Beyond compensating for age-related declines, cognitive reserve may work by maintaining the integrity and functional architecture of neural networks, thereby mitigating the adverse effects of aging on cognitive performance. Here’s more: https://journals.plos.org/plosbiology/article?id=10.1371/journal.pbio.3003247

New research from Universities of Bristol and Manchester has found that trained detection dogs can identify Parkinson’s disease with remarkable accuracy by sniffing skin swabs.

In double-blind trials, the dogs achieved up to 80% sensitivity and 98% specificity, even when samples came from patients with other health conditions.

This non-invasive method could help uncover reliable biomarkers for earlier diagnosis and treatment of Parkinson’s, which currently lacks a definitive test.

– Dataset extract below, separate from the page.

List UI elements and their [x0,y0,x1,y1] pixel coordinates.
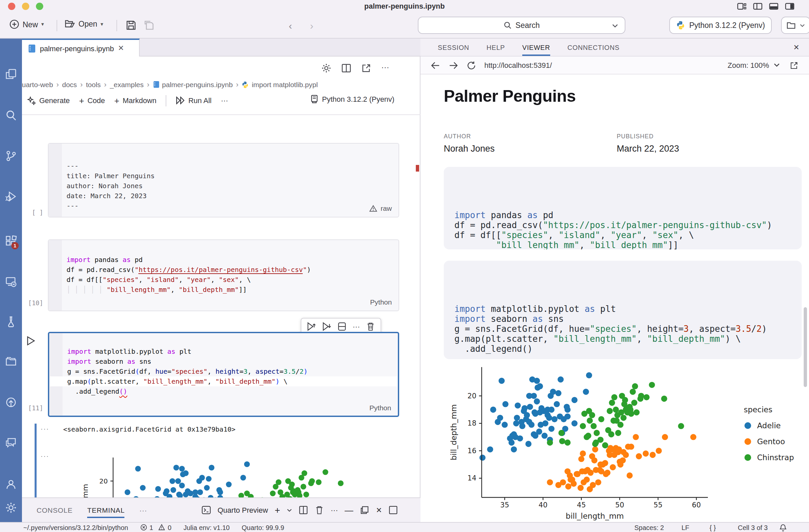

According to Claire Guest, the CEO of the organization Medical Detection Dogs, dogs have shown to be extremely accurate in detecting certain diseases, writing…

“There is currently no early test for Parkinson’s disease and symptoms may start up to 20 years before they become visible and persistent leading to a confirmed diagnosis. Timely diagnosis is key as subsequent treatment could slow down the progression of the disease and reduce the intensity of symptoms.”

Check it out: https://journals.sagepub.com/doi/10.1177/1877718X251342485

Did you know that there is no meaningful limit to how much information the brain can store?

According to researchers, the brain does not store memories as isolated files in one specific nerve cell. Instead, a single memory is distributed across many neurons called an engram, which is a group of brain cells connected and scattered across brain regions. This is referred to as “distributed representation,” with each individual brain cell playing a role in many different memories.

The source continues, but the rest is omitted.